:: WHAT THE EXERCISE ASKS ::
Could you return all of the entries below exactly, minus the pictures?

:: DATA TO USE ::
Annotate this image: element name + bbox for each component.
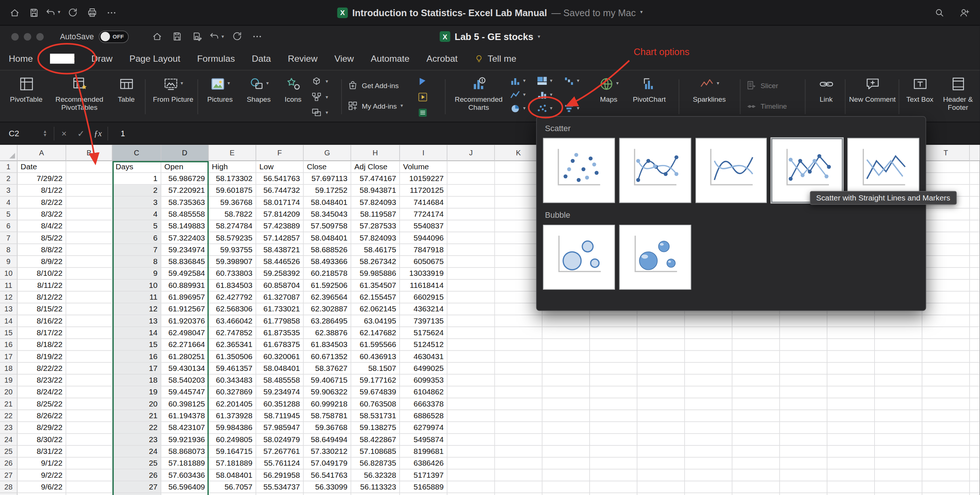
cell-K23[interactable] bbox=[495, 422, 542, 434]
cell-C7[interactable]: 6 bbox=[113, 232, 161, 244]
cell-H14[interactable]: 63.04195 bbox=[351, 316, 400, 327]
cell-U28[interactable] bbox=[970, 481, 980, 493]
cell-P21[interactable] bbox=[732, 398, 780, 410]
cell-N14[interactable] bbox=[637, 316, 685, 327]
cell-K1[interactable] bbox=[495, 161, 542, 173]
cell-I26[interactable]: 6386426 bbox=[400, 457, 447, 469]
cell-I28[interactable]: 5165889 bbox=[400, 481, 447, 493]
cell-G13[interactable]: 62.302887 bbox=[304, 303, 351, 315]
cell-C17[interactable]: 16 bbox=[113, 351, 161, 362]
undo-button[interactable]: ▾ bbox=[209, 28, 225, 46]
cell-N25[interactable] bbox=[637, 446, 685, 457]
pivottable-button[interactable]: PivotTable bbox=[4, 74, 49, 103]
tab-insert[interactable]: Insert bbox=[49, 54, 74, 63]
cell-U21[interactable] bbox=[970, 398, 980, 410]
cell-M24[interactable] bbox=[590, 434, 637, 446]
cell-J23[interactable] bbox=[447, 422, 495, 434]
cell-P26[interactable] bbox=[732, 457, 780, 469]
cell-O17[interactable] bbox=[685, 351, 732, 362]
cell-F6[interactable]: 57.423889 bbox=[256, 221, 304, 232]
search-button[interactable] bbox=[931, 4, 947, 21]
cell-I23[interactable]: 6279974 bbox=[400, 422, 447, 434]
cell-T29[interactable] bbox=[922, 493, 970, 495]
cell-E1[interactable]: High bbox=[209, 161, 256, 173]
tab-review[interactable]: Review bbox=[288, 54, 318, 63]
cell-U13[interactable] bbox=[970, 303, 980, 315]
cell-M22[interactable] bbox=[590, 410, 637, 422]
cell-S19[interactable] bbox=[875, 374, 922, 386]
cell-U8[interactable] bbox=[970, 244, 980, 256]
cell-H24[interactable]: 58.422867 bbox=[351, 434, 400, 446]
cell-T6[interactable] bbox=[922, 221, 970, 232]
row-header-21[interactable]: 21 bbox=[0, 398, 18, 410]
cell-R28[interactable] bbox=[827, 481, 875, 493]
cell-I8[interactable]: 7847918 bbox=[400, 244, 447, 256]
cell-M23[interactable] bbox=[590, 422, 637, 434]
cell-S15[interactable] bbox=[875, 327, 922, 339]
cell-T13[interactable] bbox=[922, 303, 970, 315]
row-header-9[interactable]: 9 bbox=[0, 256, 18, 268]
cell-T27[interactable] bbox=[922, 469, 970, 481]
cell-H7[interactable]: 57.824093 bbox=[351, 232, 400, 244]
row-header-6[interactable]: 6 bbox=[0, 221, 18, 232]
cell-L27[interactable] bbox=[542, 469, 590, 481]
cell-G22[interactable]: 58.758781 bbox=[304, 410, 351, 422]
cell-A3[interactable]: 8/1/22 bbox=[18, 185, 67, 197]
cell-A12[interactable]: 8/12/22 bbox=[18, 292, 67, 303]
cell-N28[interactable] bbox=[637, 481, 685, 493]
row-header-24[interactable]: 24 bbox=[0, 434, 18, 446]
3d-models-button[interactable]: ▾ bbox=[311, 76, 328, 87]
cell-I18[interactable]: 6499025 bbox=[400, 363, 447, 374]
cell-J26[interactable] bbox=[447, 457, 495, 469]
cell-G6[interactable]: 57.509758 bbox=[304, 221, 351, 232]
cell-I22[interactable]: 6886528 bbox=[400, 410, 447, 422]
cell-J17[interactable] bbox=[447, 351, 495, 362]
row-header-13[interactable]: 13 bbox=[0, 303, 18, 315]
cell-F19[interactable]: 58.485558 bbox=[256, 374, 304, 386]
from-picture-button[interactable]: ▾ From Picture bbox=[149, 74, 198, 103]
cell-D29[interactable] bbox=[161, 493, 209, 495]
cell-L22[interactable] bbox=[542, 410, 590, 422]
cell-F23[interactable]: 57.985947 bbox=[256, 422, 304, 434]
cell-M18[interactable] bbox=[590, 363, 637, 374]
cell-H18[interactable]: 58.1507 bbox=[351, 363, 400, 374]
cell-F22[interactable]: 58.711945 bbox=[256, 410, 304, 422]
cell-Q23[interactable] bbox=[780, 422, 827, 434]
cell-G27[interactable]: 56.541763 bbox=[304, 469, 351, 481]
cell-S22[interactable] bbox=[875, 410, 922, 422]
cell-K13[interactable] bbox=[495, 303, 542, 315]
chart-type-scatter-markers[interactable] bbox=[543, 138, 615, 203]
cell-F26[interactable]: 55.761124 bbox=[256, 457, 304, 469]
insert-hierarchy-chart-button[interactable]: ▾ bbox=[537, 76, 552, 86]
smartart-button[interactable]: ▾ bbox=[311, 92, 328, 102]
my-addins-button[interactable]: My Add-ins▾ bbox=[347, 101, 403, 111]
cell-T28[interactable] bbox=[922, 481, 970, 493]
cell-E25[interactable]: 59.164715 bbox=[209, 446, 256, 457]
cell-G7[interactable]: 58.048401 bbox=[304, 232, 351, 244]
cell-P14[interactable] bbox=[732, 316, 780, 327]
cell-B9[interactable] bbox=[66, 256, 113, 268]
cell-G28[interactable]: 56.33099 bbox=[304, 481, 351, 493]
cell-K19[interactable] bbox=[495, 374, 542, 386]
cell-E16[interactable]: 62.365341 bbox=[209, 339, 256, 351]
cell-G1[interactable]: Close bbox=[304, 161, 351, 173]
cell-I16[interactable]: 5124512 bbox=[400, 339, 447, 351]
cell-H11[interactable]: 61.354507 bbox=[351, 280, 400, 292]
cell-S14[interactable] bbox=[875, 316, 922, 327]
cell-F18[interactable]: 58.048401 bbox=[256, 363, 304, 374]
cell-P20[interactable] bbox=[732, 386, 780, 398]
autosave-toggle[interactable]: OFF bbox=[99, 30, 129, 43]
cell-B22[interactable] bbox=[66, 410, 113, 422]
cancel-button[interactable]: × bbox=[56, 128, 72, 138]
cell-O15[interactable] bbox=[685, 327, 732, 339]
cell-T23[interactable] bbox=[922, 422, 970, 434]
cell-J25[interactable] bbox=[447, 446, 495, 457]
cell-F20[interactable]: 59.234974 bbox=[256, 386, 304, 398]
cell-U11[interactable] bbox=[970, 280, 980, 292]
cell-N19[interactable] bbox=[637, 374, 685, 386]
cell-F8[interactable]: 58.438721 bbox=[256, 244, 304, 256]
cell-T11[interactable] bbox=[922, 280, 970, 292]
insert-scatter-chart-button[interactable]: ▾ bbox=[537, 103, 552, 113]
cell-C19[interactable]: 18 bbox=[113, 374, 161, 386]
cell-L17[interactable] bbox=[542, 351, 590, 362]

:: SOLUTION ::
Annotate this image: element name + bbox for each component.
cell-K23[interactable] bbox=[495, 422, 542, 434]
cell-C7[interactable]: 6 bbox=[113, 232, 161, 244]
cell-H14[interactable]: 63.04195 bbox=[351, 316, 400, 327]
cell-U28[interactable] bbox=[970, 481, 980, 493]
cell-P21[interactable] bbox=[732, 398, 780, 410]
cell-N14[interactable] bbox=[637, 316, 685, 327]
cell-K1[interactable] bbox=[495, 161, 542, 173]
cell-I26[interactable]: 6386426 bbox=[400, 457, 447, 469]
cell-I28[interactable]: 5165889 bbox=[400, 481, 447, 493]
cell-G13[interactable]: 62.302887 bbox=[304, 303, 351, 315]
cell-C17[interactable]: 16 bbox=[113, 351, 161, 362]
undo-button[interactable]: ▾ bbox=[209, 28, 225, 46]
cell-N25[interactable] bbox=[637, 446, 685, 457]
pivottable-button[interactable]: PivotTable bbox=[4, 74, 49, 103]
tab-insert[interactable]: Insert bbox=[49, 54, 74, 63]
cell-U21[interactable] bbox=[970, 398, 980, 410]
cell-M24[interactable] bbox=[590, 434, 637, 446]
cell-J23[interactable] bbox=[447, 422, 495, 434]
cell-P26[interactable] bbox=[732, 457, 780, 469]
cell-O17[interactable] bbox=[685, 351, 732, 362]
cell-F6[interactable]: 57.423889 bbox=[256, 221, 304, 232]
search-button[interactable] bbox=[931, 4, 947, 21]
cell-I23[interactable]: 6279974 bbox=[400, 422, 447, 434]
cell-T29[interactable] bbox=[922, 493, 970, 495]
cell-E1[interactable]: High bbox=[209, 161, 256, 173]
tab-review[interactable]: Review bbox=[288, 54, 318, 63]
cell-U13[interactable] bbox=[970, 303, 980, 315]
cell-M22[interactable] bbox=[590, 410, 637, 422]
cell-S19[interactable] bbox=[875, 374, 922, 386]
cell-U8[interactable] bbox=[970, 244, 980, 256]
cell-H24[interactable]: 58.422867 bbox=[351, 434, 400, 446]
cell-T6[interactable] bbox=[922, 221, 970, 232]
row-header-21[interactable]: 21 bbox=[0, 398, 18, 410]
cell-R28[interactable] bbox=[827, 481, 875, 493]
cell-I8[interactable]: 7847918 bbox=[400, 244, 447, 256]
cell-M23[interactable] bbox=[590, 422, 637, 434]
cell-S15[interactable] bbox=[875, 327, 922, 339]
cell-T13[interactable] bbox=[922, 303, 970, 315]
row-header-9[interactable]: 9 bbox=[0, 256, 18, 268]
cell-T27[interactable] bbox=[922, 469, 970, 481]
cell-H7[interactable]: 57.824093 bbox=[351, 232, 400, 244]
row-header-6[interactable]: 6 bbox=[0, 221, 18, 232]
cell-L27[interactable] bbox=[542, 469, 590, 481]
cell-G22[interactable]: 58.758781 bbox=[304, 410, 351, 422]
cell-A3[interactable]: 8/1/22 bbox=[18, 185, 67, 197]
cell-A12[interactable]: 8/12/22 bbox=[18, 292, 67, 303]
cell-N28[interactable] bbox=[637, 481, 685, 493]
row-header-24[interactable]: 24 bbox=[0, 434, 18, 446]
3d-models-button[interactable]: ▾ bbox=[311, 76, 328, 87]
cell-I18[interactable]: 6499025 bbox=[400, 363, 447, 374]
cell-J26[interactable] bbox=[447, 457, 495, 469]
cell-G6[interactable]: 57.509758 bbox=[304, 221, 351, 232]
cell-I22[interactable]: 6886528 bbox=[400, 410, 447, 422]
cell-J17[interactable] bbox=[447, 351, 495, 362]
row-header-13[interactable]: 13 bbox=[0, 303, 18, 315]
cell-F19[interactable]: 58.485558 bbox=[256, 374, 304, 386]
from-picture-button[interactable]: ▾ From Picture bbox=[149, 74, 198, 103]
cell-D29[interactable] bbox=[161, 493, 209, 495]
cell-L22[interactable] bbox=[542, 410, 590, 422]
cell-F23[interactable]: 57.985947 bbox=[256, 422, 304, 434]
cell-M18[interactable] bbox=[590, 363, 637, 374]
cell-H18[interactable]: 58.1507 bbox=[351, 363, 400, 374]
cell-F22[interactable]: 58.711945 bbox=[256, 410, 304, 422]
cell-Q23[interactable] bbox=[780, 422, 827, 434]
cell-G27[interactable]: 56.541763 bbox=[304, 469, 351, 481]
cell-S22[interactable] bbox=[875, 410, 922, 422]
cell-K13[interactable] bbox=[495, 303, 542, 315]
chart-type-scatter-markers[interactable] bbox=[543, 138, 615, 203]
cell-F26[interactable]: 55.761124 bbox=[256, 457, 304, 469]
insert-hierarchy-chart-button[interactable]: ▾ bbox=[537, 76, 552, 86]
smartart-button[interactable]: ▾ bbox=[311, 92, 328, 102]
my-addins-button[interactable]: My Add-ins▾ bbox=[347, 101, 403, 111]
cell-T28[interactable] bbox=[922, 481, 970, 493]
cell-E25[interactable]: 59.164715 bbox=[209, 446, 256, 457]
cell-G7[interactable]: 58.048401 bbox=[304, 232, 351, 244]
cell-P14[interactable] bbox=[732, 316, 780, 327]
cell-B9[interactable] bbox=[66, 256, 113, 268]
cell-G28[interactable]: 56.33099 bbox=[304, 481, 351, 493]
cell-K19[interactable] bbox=[495, 374, 542, 386]
cell-E16[interactable]: 62.365341 bbox=[209, 339, 256, 351]
cell-G1[interactable]: Close bbox=[304, 161, 351, 173]
cell-I16[interactable]: 5124512 bbox=[400, 339, 447, 351]
cell-H11[interactable]: 61.354507 bbox=[351, 280, 400, 292]
cell-S14[interactable] bbox=[875, 316, 922, 327]
cell-F18[interactable]: 58.048401 bbox=[256, 363, 304, 374]
cell-P20[interactable] bbox=[732, 386, 780, 398]
autosave-toggle[interactable]: OFF bbox=[99, 30, 129, 43]
cell-B22[interactable] bbox=[66, 410, 113, 422]
cancel-button[interactable]: × bbox=[56, 128, 72, 138]
cell-O15[interactable] bbox=[685, 327, 732, 339]
cell-T23[interactable] bbox=[922, 422, 970, 434]
cell-J25[interactable] bbox=[447, 446, 495, 457]
cell-F20[interactable]: 59.234974 bbox=[256, 386, 304, 398]
cell-U11[interactable] bbox=[970, 280, 980, 292]
cell-N19[interactable] bbox=[637, 374, 685, 386]
cell-F8[interactable]: 58.438721 bbox=[256, 244, 304, 256]
cell-T11[interactable] bbox=[922, 280, 970, 292]
insert-scatter-chart-button[interactable]: ▾ bbox=[537, 103, 552, 113]
cell-C19[interactable]: 18 bbox=[113, 374, 161, 386]
cell-L17[interactable] bbox=[542, 351, 590, 362]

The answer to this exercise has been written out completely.